So what was different? The answer: My Frame! I set the frame where I was the PRIZE, where she was trying to win ME over, and where she wants me so bad that she WANTED to make-out with me. And because I set the strong frame, the model I was with WENT ALONG WITH IT! Now, I can now go into a club without that sinking feeling of depression dragging me down, because I know it is possible to not only have fun, but to meet any girl I want and make-out with her! You just gotta have the right frame.
Thanks Swinggcat!" - M from Pasadena
My response:
Damn! - talk about a geek to sheik story. This guy went from "classified gimp" to "certified pimp." What was is it that allowed him to do this? The sole enabling factor was this: He understood the power of ESTABLISHING himself as the PRIZE when interacting with women. In my book I call this PRIZABILITY.
As those of you who have been following my newsletters and have read my book know: ATTRACTION is not what a woman prefers. ATTRACTION is creating the emotion inside a woman of wanting, reaching for more of you. The art of creating this emotion inside women is what call PRIZING.
You cannot, however, create the emotion in a woman of her wanting and reaching for more of you if she does not perceive you as being the PRIZE. Put in other words, before you can ATTRACT her, you need to set the groundwork that you are the PRIZE. You can't make a woman want more of you if she does not view you as having any perceived value.
Even having good looks and lots of money, in and of themselves, doesn't necessarily suffice in establishing that you are the PRIZE with women.
A more efficient way of ESTABLISHING yourself as the PRIZE is through developing specific social skills. Learning to, for example, tell stories, cold read, be intriguing, develop your sense of humor...and so on. I do all of these things, and, in fact, I teach them in my book. Real World Seduction
The most powerful way, however, to establish PRIZABILITY is to ALWAYS define the underlying meaning of your interactions with women as you being the one who is the PRIZE. In my book I call this the META-FRAME.
In fact, all of the other methods for establishing PRIZABILITY - such as, telling stories, cold reading, being intriguing, saying something funny...and so on - only work in conjunction with you defining the META-FRAME as you being the PRIZE.
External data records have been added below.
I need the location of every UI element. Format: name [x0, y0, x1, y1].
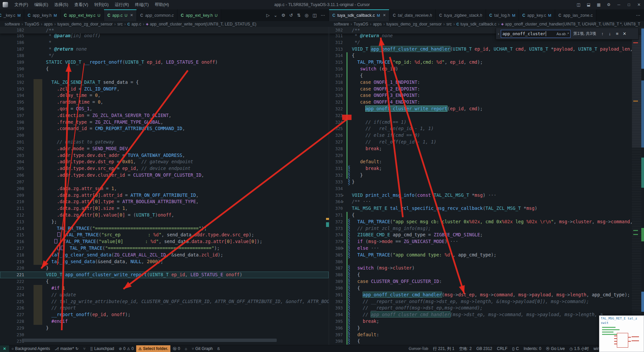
code-line[interactable]: 220} [0, 265, 329, 272]
more-actions-icon[interactable]: ⋯ [319, 13, 327, 18]
code-line[interactable]: 391 app_onoff_cluster_cmd_handler(msg->d… [329, 292, 632, 298]
split-editor-icon[interactable]: ◫ [311, 13, 318, 18]
tab-tal_data_receive.h[interactable]: Ctal_data_receive.h [389, 9, 436, 21]
code-line[interactable]: 325 // rel_on(ep_id - 1, 1) [329, 125, 632, 132]
tab-tuya_sdk_callback.c[interactable]: Ctuya_sdk_callback.cM✕ [329, 9, 389, 21]
fold-chevron-icon[interactable]: › [342, 192, 344, 199]
breadcrumb-item[interactable]: src [117, 22, 123, 26]
code-line[interactable]: 226 // report [0, 305, 329, 311]
port-item[interactable]: Ⓦ0 [170, 345, 182, 352]
code-line[interactable]: 394 // app_onoff_cluster_cmd_handler(msg… [329, 311, 632, 318]
code-line[interactable]: 189STATIC VOID_T __report_onoff(UINT8_T … [0, 59, 329, 66]
code-line[interactable]: 323 [329, 112, 632, 119]
code-line[interactable]: 328 break; [329, 145, 632, 152]
code-line[interactable]: 315 TAL_PR_TRACE("ep_id: %d,cmd: %d", ep… [329, 59, 632, 66]
code-line[interactable]: 186 * [0, 39, 329, 46]
close-button[interactable]: ✕ [634, 2, 644, 7]
menu-运行(R)[interactable]: 运行(R) [112, 0, 132, 9]
tab-app_common.c[interactable]: Capp_common.c [137, 9, 177, 21]
code-line[interactable]: 191 [0, 72, 329, 79]
menu-编辑(E)[interactable]: 编辑(E) [31, 0, 51, 9]
code-line[interactable]: 370TAL_MSG_RET_E tal_zcl_specific_msg_re… [329, 205, 632, 212]
git-branch-item[interactable]: ⎇master*↻ [52, 345, 81, 352]
code-line[interactable]: 387 switch (msg->cluster) [329, 265, 632, 272]
close-tab-icon[interactable]: ✕ [130, 13, 133, 17]
menu-终端(T)[interactable]: 终端(T) [132, 0, 152, 9]
close-find-icon[interactable]: ✕ [621, 31, 628, 36]
breadcrumb-symbol[interactable]: app_onoff_cluster_write_report(UINT8_T, … [150, 22, 256, 26]
git-compare-icon[interactable]: ⇅ [295, 13, 302, 18]
tab-tuya_zigbee_stack.h[interactable]: Ctuya_zigbee_stack.h [436, 9, 486, 21]
code-line[interactable]: 319 case ONOFF_2_ENDPOINT: [329, 86, 632, 93]
tab-app_key.c[interactable]: Capp_key.cM [519, 9, 555, 21]
code-line[interactable]: 199 .command_id = CMD_REPORT_ATTRIBUTES_… [0, 125, 329, 132]
code-line[interactable]: 385 TAL_PR_TRACE("app command type: %d",… [329, 252, 632, 258]
code-line[interactable]: 317 { [329, 72, 632, 79]
code-line[interactable]: 397 default: [329, 332, 632, 338]
code-line[interactable]: 314{ [329, 52, 632, 59]
menu-文件(F)[interactable]: 文件(F) [11, 0, 31, 9]
code-line[interactable]: 335›VOID print_zcl_msg_info(const TAL_ZC… [329, 192, 632, 199]
code-line[interactable]: 195 .random_time = 0, [0, 99, 329, 106]
code-line[interactable]: 214 TAL_PR_TRACE("======================… [0, 225, 329, 232]
breadcrumb-item[interactable]: apps [44, 22, 53, 26]
code-line[interactable]: 222{ [0, 278, 329, 285]
code-line[interactable]: 221VOID_T app_onoff_cluster_write_report… [0, 272, 329, 278]
code-line[interactable]: 194 .delay_time = 0, [0, 92, 329, 99]
code-line[interactable]: 392 // __report_user_onoff(msg->dst_ep, … [329, 298, 632, 305]
code-line[interactable]: 202 .addr.mode = SEND_MODE_DEV, [0, 145, 329, 152]
timeline-history-icon[interactable]: ↺ [288, 13, 295, 18]
extension-item[interactable]: ß [215, 345, 222, 352]
code-line[interactable]: 227 __report_onoff(ep_id, onoff); [0, 311, 329, 318]
tab-app_key.h[interactable]: Capp_key.hM [24, 9, 60, 21]
layout-grid-icon[interactable]: ▦ [594, 2, 604, 7]
find-previous-icon[interactable]: ↑ [599, 31, 606, 36]
goto-symbol-icon[interactable]: ◎ [303, 13, 310, 18]
code-line[interactable]: 327 // rel_off(ep_id - 1, 1) [329, 139, 632, 145]
maximize-button[interactable]: □ [624, 2, 634, 7]
git-graph-item[interactable]: ⑂Git Graph [190, 345, 215, 352]
code-line[interactable]: 389 case CLUSTER_ON_OFF_CLUSTER_ID: [329, 278, 632, 285]
eol[interactable]: CRLF [495, 345, 510, 352]
toggle-sidebar-icon[interactable]: ◫ [574, 2, 584, 7]
menu-选择(S)[interactable]: 选择(S) [51, 0, 71, 9]
encoding[interactable]: GB 2312 [474, 345, 494, 352]
breadcrumb-item[interactable]: apps [373, 22, 382, 26]
breadcrumb-item[interactable]: software [334, 22, 349, 26]
minimap-slider[interactable] [632, 27, 641, 148]
code-line[interactable]: 201 // unicast to gateway [0, 139, 329, 145]
cursor-tab-item[interactable]: Cursor Tab [406, 345, 430, 352]
code-line[interactable]: 211 .data.zg.attr[0].size = 1, [0, 205, 329, 212]
time-tracker-item[interactable]: ◷1.5 小时 [567, 345, 591, 352]
tab-app_ext_key.c[interactable]: Capp_ext_key.cU [61, 9, 104, 21]
code-line[interactable]: 320 case ONOFF_3_ENDPOINT: [329, 92, 632, 99]
code-line[interactable]: 213 }; [0, 219, 329, 225]
breadcrumb-item[interactable]: TuyaOS [24, 22, 39, 26]
code-line[interactable]: 318 case ONOFF_1_ENDPOINT: [329, 79, 632, 86]
code-line[interactable]: 388 { [329, 272, 632, 278]
code-line[interactable]: 321 case ONOFF_4_ENDPOINT: [329, 99, 632, 106]
fold-chevron-icon[interactable]: › [342, 238, 344, 245]
code-line[interactable]: 197 .direction = ZG_ZCL_DATA_SERVER_TO_C… [0, 112, 329, 119]
cursor-position[interactable]: 行 221, 列 1 [431, 345, 457, 352]
tab-tal_log.h[interactable]: Ctal_log.hM [486, 9, 519, 21]
code-line[interactable]: 218 tal_zg_clear_send_data(ZG_CLEAR_ALL_… [0, 252, 329, 258]
whole-word-icon[interactable]: ab [561, 32, 566, 36]
code-line[interactable]: 375› if (msg->mode == ZG_UNICAST_MODE) ·… [329, 238, 632, 245]
code-line[interactable]: 206 .addr.type.dev.cluster_id = CLUSTER_… [0, 172, 329, 179]
code-line[interactable]: 198 .frame_type = ZG_ZCL_FRAME_TYPE_GLOB… [0, 119, 329, 126]
more-tabs-icon[interactable]: ⋯ [634, 13, 642, 18]
code-line[interactable]: 386 [329, 258, 632, 265]
code-line[interactable]: 364›/** ··· [329, 198, 632, 205]
breadcrumb-item[interactable]: software [5, 22, 20, 26]
breadcrumb-item[interactable]: tuyaos_demo_zg_door_sensor [386, 22, 442, 26]
code-line[interactable]: 396 } [329, 325, 632, 332]
tab-app_ias_zone.c[interactable]: Capp_ias_zone.c [555, 9, 596, 21]
code-line[interactable]: 196 .qos = QOS_1, [0, 106, 329, 112]
find-next-icon[interactable]: ↓ [606, 31, 613, 36]
breadcrumb-item[interactable]: src [446, 22, 452, 26]
find-input[interactable]: app_onoff_cluster Aaab.* [501, 30, 571, 38]
tab-app_ext_key.h[interactable]: Capp_ext_key.hU [177, 9, 221, 21]
code-line[interactable]: 324 // if(cmd == 1) [329, 119, 632, 126]
code-line[interactable]: 333} [329, 179, 632, 185]
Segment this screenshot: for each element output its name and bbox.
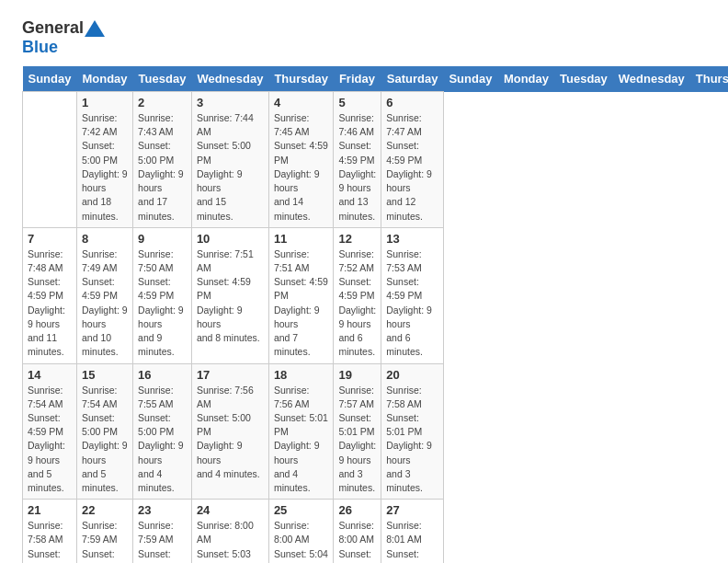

If you are doing a bunch of things to try to ESTABLISH your PRIZABILITY with a woman - such as, story telling and acting funny - but you are not defining the underlying meaning of your interaction with her as you being the one who is the PRIZE, you will, unknowingly, establish negative PRIZABILITY.
Put in other words, doing or saying things to increase your PRIZABILTY within the context - or META-FRAME - of you not being the PRIZE will inevitably make you look needy, pathetic, and desperate.
Before learning anything else about dating or ATTRACTING women, you need to know how to ESTABLISH the META-FRAME that you are the PRIZE in the interaction. Even if you have all of the social skills in the world, without knowing how to set the META-FRAME your skills are worthless when comes to ATTRACTING women. If you do not yet have a handle on this, you need to read my book: Real World Seduction
When you are fat, bald, and broke, like M from Pasadena, a woman's default assumption is probably going to be that you are not the PRIZE. To make matters worse, your default assumption about yourself might be that you aren't the PRIZE.
As M from Pasadena tells us: "When you enter a situation you may feel uncomfortable with, the natural inclination is to be overwhelmed by the FRAME your environment presents. If you allow this to happen, you effectively give up any control over your behaviors and actions. This is the worst possible thing you can do if you are hoping to meet the girl of your dreams. Controlling your FRAME, and setting the right FRAME, as opposed to adopting the FRAMES presented to you, is the most powerful tool there is in getting a woman."